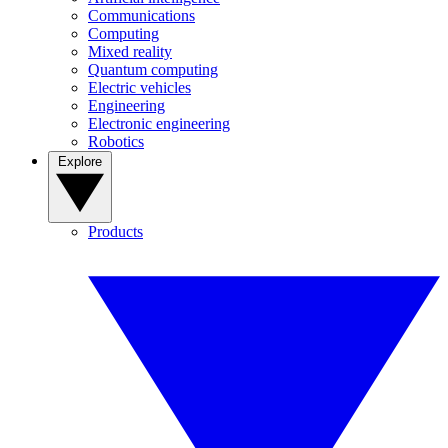
Communications
Computing
Mixed reality
Quantum computing
Electric vehicles
Engineering
Electronic engineering
Robotics
Explore
Products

* _Assignment_: Restate, word for word, the entries above, dropping any picture.

* _Output below_:
Communications
Computing
Mixed reality
Quantum computing
Electric vehicles
Engineering
Electronic engineering
Robotics
Explore
Products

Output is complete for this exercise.